_YOUR TASK_. Return every line from the records below with the string "Edificio".

Extracted page text data
[Start of Attachment]
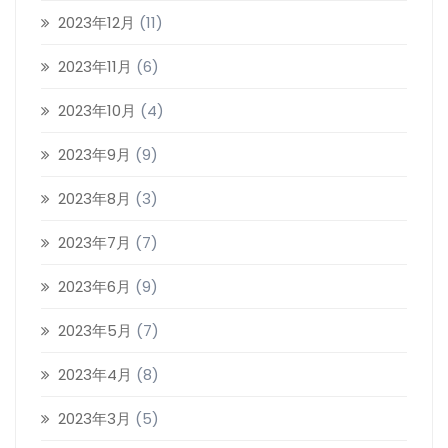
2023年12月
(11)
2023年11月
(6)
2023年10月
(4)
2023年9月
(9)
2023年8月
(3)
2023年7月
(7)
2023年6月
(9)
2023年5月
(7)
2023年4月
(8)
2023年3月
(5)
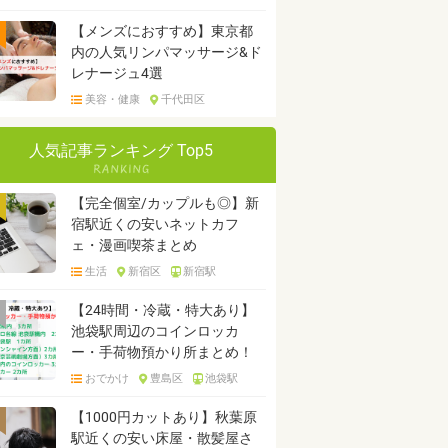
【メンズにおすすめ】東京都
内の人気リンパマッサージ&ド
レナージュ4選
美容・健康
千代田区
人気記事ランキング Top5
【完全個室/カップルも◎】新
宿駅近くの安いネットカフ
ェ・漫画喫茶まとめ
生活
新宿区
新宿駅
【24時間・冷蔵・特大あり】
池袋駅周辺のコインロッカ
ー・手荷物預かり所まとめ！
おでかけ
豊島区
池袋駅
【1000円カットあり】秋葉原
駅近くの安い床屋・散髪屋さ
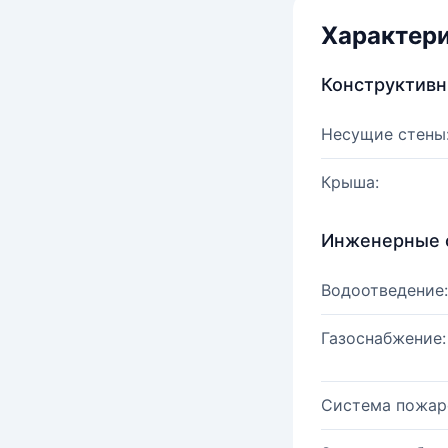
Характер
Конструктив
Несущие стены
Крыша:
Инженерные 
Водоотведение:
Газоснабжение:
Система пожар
[End of Attachment]
[Start of Attachment]
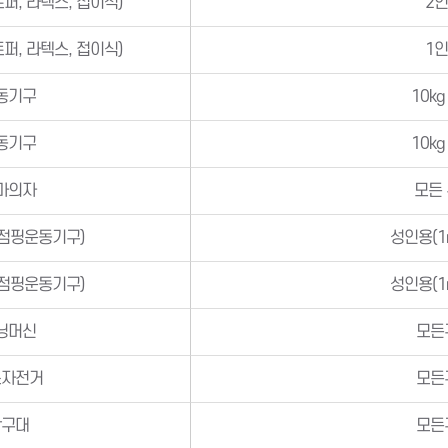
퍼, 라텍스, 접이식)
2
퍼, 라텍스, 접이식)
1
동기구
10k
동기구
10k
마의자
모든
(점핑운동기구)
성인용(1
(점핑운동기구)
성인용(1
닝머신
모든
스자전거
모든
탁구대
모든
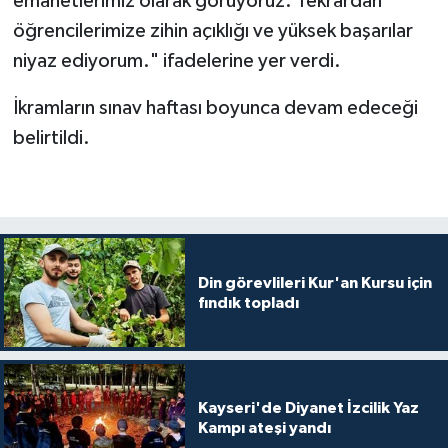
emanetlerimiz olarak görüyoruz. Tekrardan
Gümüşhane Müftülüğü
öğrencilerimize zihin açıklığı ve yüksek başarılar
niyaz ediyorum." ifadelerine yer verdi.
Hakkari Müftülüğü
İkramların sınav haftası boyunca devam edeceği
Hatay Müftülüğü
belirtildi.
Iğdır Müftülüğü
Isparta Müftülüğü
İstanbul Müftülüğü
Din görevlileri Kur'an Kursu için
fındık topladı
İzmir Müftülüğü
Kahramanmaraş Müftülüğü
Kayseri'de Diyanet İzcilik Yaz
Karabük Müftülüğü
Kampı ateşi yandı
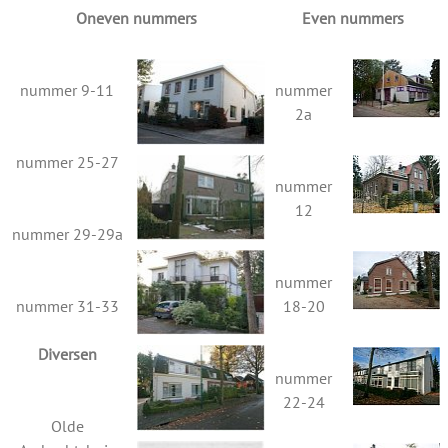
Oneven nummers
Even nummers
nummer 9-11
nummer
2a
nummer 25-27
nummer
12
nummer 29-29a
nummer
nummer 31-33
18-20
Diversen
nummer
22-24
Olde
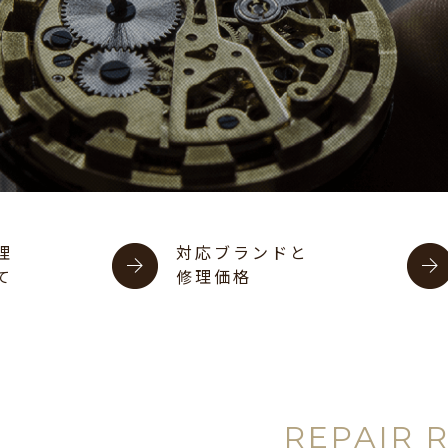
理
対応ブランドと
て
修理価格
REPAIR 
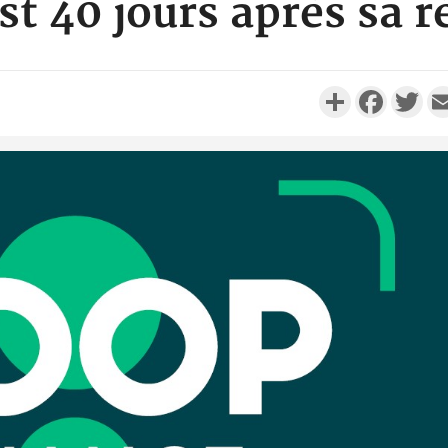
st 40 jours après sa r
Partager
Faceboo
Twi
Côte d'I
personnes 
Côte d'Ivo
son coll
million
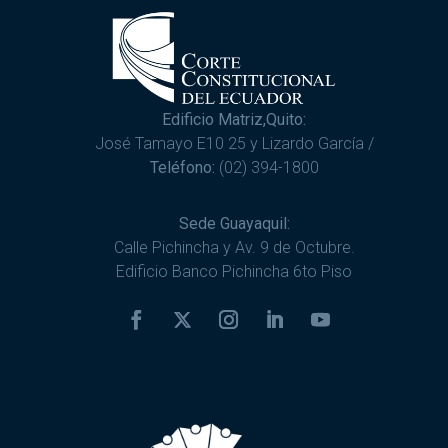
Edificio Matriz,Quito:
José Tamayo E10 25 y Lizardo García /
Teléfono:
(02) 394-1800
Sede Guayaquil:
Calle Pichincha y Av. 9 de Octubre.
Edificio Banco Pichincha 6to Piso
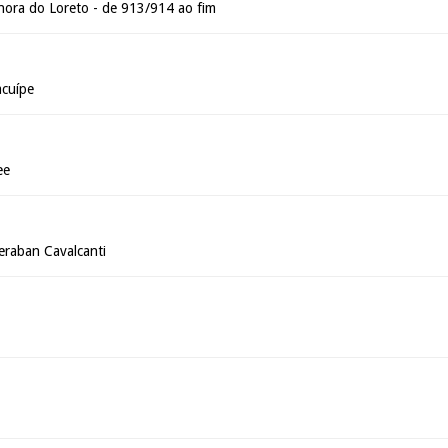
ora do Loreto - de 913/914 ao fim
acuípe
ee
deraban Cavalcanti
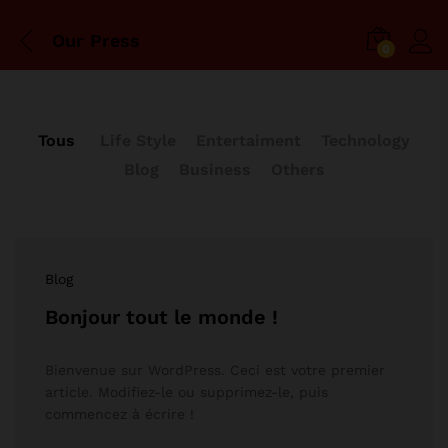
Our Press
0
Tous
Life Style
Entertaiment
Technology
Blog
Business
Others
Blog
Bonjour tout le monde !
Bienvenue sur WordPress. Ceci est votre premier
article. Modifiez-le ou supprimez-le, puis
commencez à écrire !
[End of Attachment]
_REPLY TO THE EXERCISE_.
Edificio Matriz,Quito:
Edificio Banco Pichincha 6to Piso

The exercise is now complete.